Il ministro degli Esteri della Serbia, Ivica Dacic, ha ricevuto garanzie dal ministro degli Esteri cipriota Nikos Christodoulakides che lo stato che rappresenta non riconoscerà l'indipendenza del Kosovo. Nel corso di una riunione di ieri, nelle ultime ore, Christodoulinda ha confermato la posizione di rifiuto dello Stato membro dell'UE verso [...]
Nel corso di una riunione di ieri, nelle ultime ore, Christodourides ha confermato la posizione di rifiuto dello Stato membro dell'UE sul riconoscimento dell'indipendenza del Kosovo.
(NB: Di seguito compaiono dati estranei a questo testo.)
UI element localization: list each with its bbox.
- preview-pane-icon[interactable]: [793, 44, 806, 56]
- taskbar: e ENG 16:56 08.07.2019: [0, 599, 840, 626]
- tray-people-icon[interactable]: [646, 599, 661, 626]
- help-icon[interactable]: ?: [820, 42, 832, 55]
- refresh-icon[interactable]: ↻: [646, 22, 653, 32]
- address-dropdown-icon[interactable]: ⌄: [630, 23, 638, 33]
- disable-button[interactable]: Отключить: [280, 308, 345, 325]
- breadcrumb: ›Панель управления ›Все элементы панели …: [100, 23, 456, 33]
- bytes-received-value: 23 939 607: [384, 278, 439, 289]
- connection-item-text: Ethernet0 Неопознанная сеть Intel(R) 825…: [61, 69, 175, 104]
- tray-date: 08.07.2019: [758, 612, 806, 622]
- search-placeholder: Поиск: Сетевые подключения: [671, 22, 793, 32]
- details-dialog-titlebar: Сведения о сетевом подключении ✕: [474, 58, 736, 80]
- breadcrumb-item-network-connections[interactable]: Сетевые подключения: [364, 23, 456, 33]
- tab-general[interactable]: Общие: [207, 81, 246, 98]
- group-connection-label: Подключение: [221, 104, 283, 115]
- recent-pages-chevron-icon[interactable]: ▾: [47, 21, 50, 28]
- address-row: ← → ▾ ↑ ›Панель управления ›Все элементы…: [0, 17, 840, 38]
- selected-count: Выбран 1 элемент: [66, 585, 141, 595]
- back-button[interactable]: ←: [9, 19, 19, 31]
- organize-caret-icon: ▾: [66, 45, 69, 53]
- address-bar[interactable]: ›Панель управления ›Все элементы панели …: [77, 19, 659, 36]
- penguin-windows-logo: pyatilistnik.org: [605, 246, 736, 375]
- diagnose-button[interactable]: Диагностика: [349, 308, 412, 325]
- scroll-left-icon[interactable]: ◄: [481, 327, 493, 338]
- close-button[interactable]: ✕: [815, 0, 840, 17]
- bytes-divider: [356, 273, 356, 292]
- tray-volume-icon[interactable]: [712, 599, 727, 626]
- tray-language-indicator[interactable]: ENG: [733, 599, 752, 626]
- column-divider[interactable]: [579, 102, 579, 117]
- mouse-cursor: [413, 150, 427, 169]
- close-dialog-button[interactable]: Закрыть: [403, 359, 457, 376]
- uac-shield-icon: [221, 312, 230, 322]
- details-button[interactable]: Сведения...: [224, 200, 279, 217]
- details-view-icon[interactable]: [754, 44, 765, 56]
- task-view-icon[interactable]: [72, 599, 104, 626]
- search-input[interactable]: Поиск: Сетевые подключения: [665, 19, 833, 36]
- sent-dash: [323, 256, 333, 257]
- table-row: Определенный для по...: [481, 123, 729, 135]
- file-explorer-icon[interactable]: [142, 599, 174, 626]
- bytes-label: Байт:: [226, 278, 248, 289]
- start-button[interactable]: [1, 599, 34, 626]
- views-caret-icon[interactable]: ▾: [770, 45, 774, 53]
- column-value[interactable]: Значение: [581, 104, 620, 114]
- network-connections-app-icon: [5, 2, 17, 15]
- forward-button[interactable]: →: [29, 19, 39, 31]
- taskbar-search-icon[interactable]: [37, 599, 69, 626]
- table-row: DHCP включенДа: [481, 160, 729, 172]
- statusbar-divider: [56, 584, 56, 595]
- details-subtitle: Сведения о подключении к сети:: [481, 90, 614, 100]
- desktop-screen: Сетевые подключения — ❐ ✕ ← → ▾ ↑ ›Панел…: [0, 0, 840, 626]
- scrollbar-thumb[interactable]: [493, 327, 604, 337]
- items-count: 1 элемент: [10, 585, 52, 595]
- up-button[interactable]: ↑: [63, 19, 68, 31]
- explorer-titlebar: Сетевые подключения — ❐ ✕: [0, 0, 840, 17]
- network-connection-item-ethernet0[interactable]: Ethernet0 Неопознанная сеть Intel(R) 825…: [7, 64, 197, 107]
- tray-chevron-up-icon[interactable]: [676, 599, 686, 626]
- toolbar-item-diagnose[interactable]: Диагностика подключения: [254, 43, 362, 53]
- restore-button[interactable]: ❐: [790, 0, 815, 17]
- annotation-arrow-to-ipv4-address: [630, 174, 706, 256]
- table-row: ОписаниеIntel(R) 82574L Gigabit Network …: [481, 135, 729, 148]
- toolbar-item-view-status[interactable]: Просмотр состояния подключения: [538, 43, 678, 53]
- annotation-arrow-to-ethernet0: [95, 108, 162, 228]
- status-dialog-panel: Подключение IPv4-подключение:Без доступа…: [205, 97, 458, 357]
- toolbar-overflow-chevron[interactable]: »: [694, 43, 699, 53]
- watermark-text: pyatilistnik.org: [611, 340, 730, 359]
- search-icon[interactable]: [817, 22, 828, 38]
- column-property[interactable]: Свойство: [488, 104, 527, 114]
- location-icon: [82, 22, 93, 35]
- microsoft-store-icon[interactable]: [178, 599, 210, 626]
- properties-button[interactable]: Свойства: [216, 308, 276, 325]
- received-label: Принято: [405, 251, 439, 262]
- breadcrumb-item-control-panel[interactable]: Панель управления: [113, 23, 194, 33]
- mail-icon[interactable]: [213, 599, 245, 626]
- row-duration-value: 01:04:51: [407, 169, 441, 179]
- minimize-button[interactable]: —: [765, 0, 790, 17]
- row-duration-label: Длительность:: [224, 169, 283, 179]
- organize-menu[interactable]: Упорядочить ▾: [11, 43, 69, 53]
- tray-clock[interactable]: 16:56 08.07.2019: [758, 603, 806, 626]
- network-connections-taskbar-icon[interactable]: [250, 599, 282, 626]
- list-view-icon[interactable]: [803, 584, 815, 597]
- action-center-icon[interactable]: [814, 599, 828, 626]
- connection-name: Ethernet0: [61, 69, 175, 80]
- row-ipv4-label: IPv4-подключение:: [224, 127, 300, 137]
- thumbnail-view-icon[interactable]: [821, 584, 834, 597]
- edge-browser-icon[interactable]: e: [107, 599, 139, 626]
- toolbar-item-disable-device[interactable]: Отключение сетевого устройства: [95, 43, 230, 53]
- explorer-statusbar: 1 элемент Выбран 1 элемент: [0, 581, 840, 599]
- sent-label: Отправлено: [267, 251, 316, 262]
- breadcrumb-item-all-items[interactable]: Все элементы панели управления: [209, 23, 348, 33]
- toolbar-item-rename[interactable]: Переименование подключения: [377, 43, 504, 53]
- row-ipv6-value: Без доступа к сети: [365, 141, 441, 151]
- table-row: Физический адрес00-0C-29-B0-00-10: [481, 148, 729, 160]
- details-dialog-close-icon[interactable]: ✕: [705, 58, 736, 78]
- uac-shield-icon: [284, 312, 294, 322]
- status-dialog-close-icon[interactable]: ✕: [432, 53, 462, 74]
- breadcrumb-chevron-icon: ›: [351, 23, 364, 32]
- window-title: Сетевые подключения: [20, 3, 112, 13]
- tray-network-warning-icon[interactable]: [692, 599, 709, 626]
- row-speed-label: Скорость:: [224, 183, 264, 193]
“per quanto riguarda un altro problema importante che riguarda la Serbia, la posizione della Repubblica di Cipro sulla non riconoscimento del Kosovo è ben nota. Ho ribadito l'amichevole ministro [Dacic], la chiara posizione della Repubblica di Cipro, e il fatto che in assenza di una soluzione reciprocamente accettabile per la questione dello status della regione, Cipro considera la dichiarazione unilaterale di indipendenza di Pristina ad essere illegittimamente”, ha dichiarato all'incontro di massa della conferenza stampa con il diplomatico serbo.
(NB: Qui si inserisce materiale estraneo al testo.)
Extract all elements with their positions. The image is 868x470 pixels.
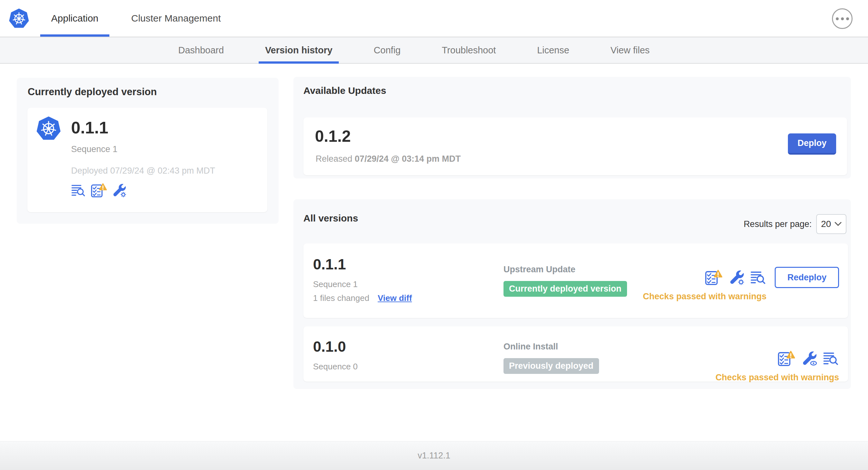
deployed-version-panel: 0.1.1 Sequence 1 Deployed 07/29/24 @ 02:… [27,108,267,212]
header-tabs: Application Cluster Management [40,0,231,37]
tab-view-files[interactable]: View files [604,37,656,63]
tab-config[interactable]: Config [367,37,407,63]
version-number: 0.1.0 [313,339,358,354]
tab-dashboard[interactable]: Dashboard [172,37,230,63]
tab-troubleshoot[interactable]: Troubleshoot [435,37,502,63]
version-source: Upstream Update [503,265,627,274]
version-sequence: Sequence 1 [313,279,412,289]
status-badge: Currently deployed version [503,281,627,297]
release-notes-icon[interactable] [750,269,766,286]
tab-version-history[interactable]: Version history [259,37,339,63]
deployed-version-number: 0.1.1 [71,119,215,136]
chevron-down-icon [835,222,842,226]
deploy-button[interactable]: Deploy [788,133,836,155]
version-row-0-1-1: 0.1.1 Sequence 1 1 files changed View di… [303,243,848,318]
released-prefix: Released [316,154,352,164]
kubernetes-logo [8,8,30,29]
ellipsis-menu-icon[interactable] [832,8,852,29]
tab-license[interactable]: License [530,37,576,63]
version-sequence: Sequence 0 [313,362,358,372]
release-notes-icon[interactable] [823,350,839,367]
all-versions-title: All versions [303,213,358,224]
results-per-page-select[interactable]: 20 [816,214,846,234]
preflight-checks-warning-icon[interactable] [705,269,722,286]
results-per-page-label: Results per page: [743,219,812,229]
deployed-sequence: Sequence 1 [71,144,215,154]
update-released-timestamp: Released 07/29/24 @ 03:14 pm MDT [316,154,461,164]
version-source: Online Install [503,342,599,352]
preflight-checks-warning-icon[interactable] [90,183,107,198]
checks-status-text[interactable]: Checks passed with warnings [715,373,839,382]
currently-deployed-title: Currently deployed version [28,86,157,98]
available-updates-card: Available Updates 0.1.2 Released 07/29/2… [293,77,851,178]
view-config-icon[interactable] [801,350,817,367]
edit-config-icon[interactable] [728,269,744,286]
app-header: Application Cluster Management [0,0,868,37]
view-diff-link[interactable]: View diff [378,293,412,303]
currently-deployed-card: Currently deployed version 0.1.1 Sequenc… [17,78,279,224]
tab-cluster-management[interactable]: Cluster Management [120,0,231,37]
preflight-checks-warning-icon[interactable] [777,350,795,367]
available-updates-title: Available Updates [303,85,386,96]
version-number: 0.1.1 [313,257,412,272]
version-row-0-1-0: 0.1.0 Sequence 0 Online Install Previous… [303,326,848,381]
app-footer: v1.112.1 [0,441,868,470]
tab-application[interactable]: Application [40,0,110,37]
released-date: 07/29/24 @ 03:14 pm MDT [355,154,461,164]
release-notes-icon[interactable] [71,183,86,198]
checks-status-text[interactable]: Checks passed with warnings [643,292,766,302]
status-badge: Previously deployed [503,358,599,374]
all-versions-card: All versions Results per page: 20 0.1.1 … [293,199,851,389]
update-version-number: 0.1.2 [315,127,351,146]
deployed-timestamp: Deployed 07/29/24 @ 02:43 pm MDT [71,166,215,176]
update-row: 0.1.2 Released 07/29/24 @ 03:14 pm MDT D… [303,118,847,175]
app-subnav: Dashboard Version history Config Trouble… [0,37,868,64]
redeploy-button[interactable]: Redeploy [775,267,839,288]
app-icon [36,115,61,141]
console-version: v1.112.1 [417,451,451,461]
files-changed-text: 1 files changed [313,293,369,303]
edit-config-icon[interactable] [112,183,126,198]
results-per-page-value: 20 [821,219,831,229]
Ha anche parlato del ruolo della Serbia nei Balcani, dove la Serbia, secondo lui, ha un ruolo chiave nel raggiungere la stabilità nella regione, e nel comporre la Serbia per il suo ruolo.
Riteniamo che la Serbia abbia un ruolo chiave nel raggiungere la sicurezza e la stabilità nella regione, e in questo contesto elogiamo la Serbia per il suo ruolo importante. La Repubblica di Cipro, come Stato membro dell'Unione europea, ma anche a causa dei legami storici, è interessata a ciò che sta accadendo nella regione ed è importante esaminare e lo faremo nel prossimo futuro, ha dichiarato, media report in Serbia, trasmesso Insander.
Mentre il top diplomatico serbo, Ivica Dacic, ha espresso parole estremamente felici per la riconferma di Kyrpos per non riconoscere l'indipendenza del Kosovo.
“Siamo grati ai nostri fratelli Ciprioti, che in tutti i forum internazionali rispettano costantemente la questione kosovara, ha dichiarato Dacic.